That I knew such things eased some of the tension in my chest, the worried voice that kept telling me I was a fraud.
“Right!” The woman chuckled as her daughter picked up her pet ball and hugged it. “Then awake at 2:00 a.m. thinking it’s playtime.”
“Fetch.” The kid threw her ball with an impressive arm.
My brows shot high. “Damn, definitely not ready for a four-legged pet.”
The kid raced off, and the woman shook her head in amusement. “I best go and catch up before she thinks Bertie needs a bath in the river.”
We said goodbye, and I continued walking toward the river.
The warm late-spring sun pressed on my skin along with a gentle breeze. Life back home, the temperature, the quiet calm of the town, was a million miles away from what it was like when I lived in LA.
Fast and manic had been my constant then. Not only the city but my life.
It had been easy to get pulled into the party scene and the expected lifestyle of a pro athlete. Not going to lie, I’d loved every moment. Lapped up the attention, dove right into every opportunity being a celebrity afforded me.
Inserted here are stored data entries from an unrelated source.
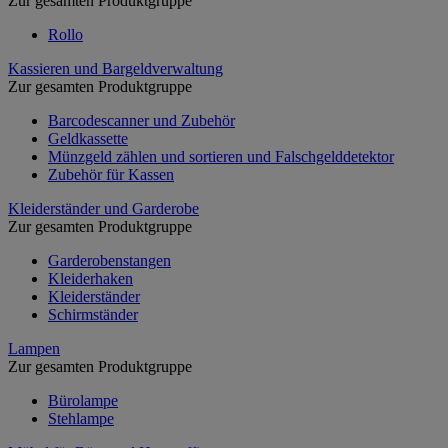
Zur gesamten Produktgruppe
Rollo
Kassieren und Bargeldverwaltung
Zur gesamten Produktgruppe
Barcodescanner und Zubehör
Geldkassette
Münzgeld zählen und sortieren und Falschgelddetektor
Zubehör für Kassen
Kleiderständer und Garderobe
Zur gesamten Produktgruppe
Garderobenstangen
Kleiderhaken
Kleiderständer
Schirmständer
Lampen
Zur gesamten Produktgruppe
Bürolampe
Stehlampe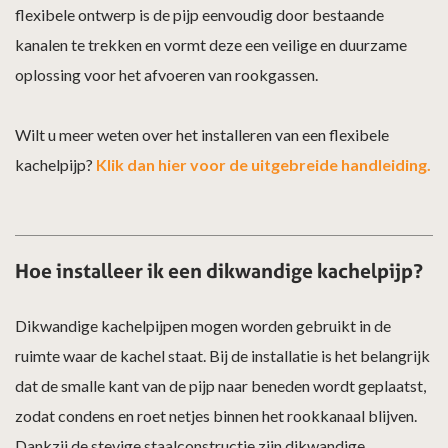
flexibele ontwerp is de pijp eenvoudig door bestaande
kanalen te trekken en vormt deze een veilige en duurzame
oplossing voor het afvoeren van rookgassen.
Wilt u meer weten over het installeren van een flexibele
kachelpijp?
Klik dan hier voor de uitgebreide handleiding.
Hoe installeer ik een dikwandige kachelpijp?
Dikwandige kachelpijpen mogen worden gebruikt in de
ruimte waar de kachel staat. Bij de installatie is het belangrijk
dat de smalle kant van de pijp naar beneden wordt geplaatst,
zodat condens en roet netjes binnen het rookkanaal blijven.
Dankzij de stevige staalconstructie zijn dikwandige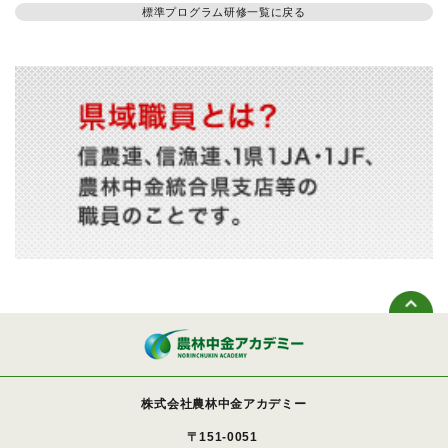
標準プログラム研修一覧に戻る
株式会社農林中金アカデミー
〒151-0051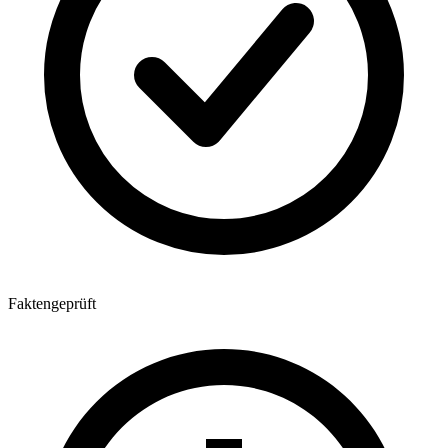
Faktengeprüft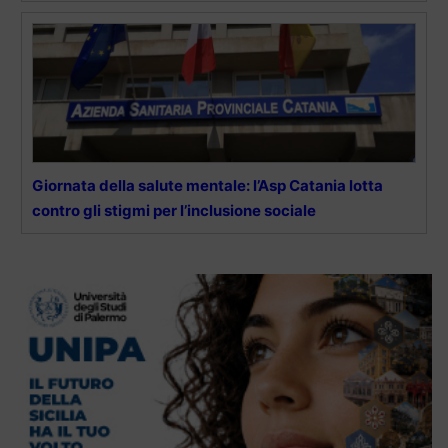
Giornata della salute mentale: l’Asp Catania lotta
contro gli stigmi per l’inclusione sociale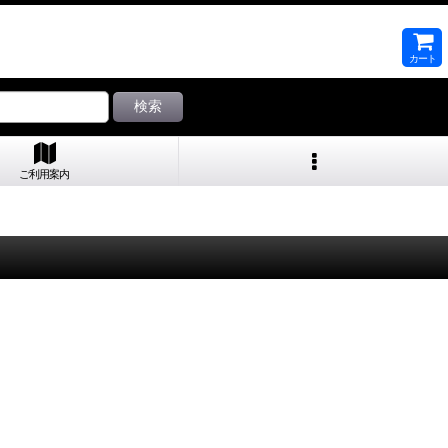
カート
検索
ご利用案内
But glancing at the river ahead, the steady flow of water and the soothing sounds that always calmed something in my chest as I reached the edged, I smiled.
This right here worked for me.
Eight years in the League meant I was blessed.
Over the eight years of playing pro B-ball, I’d been in the starting five almost every single game. My shooting average was high, my rebound count pretty fucking spectacular.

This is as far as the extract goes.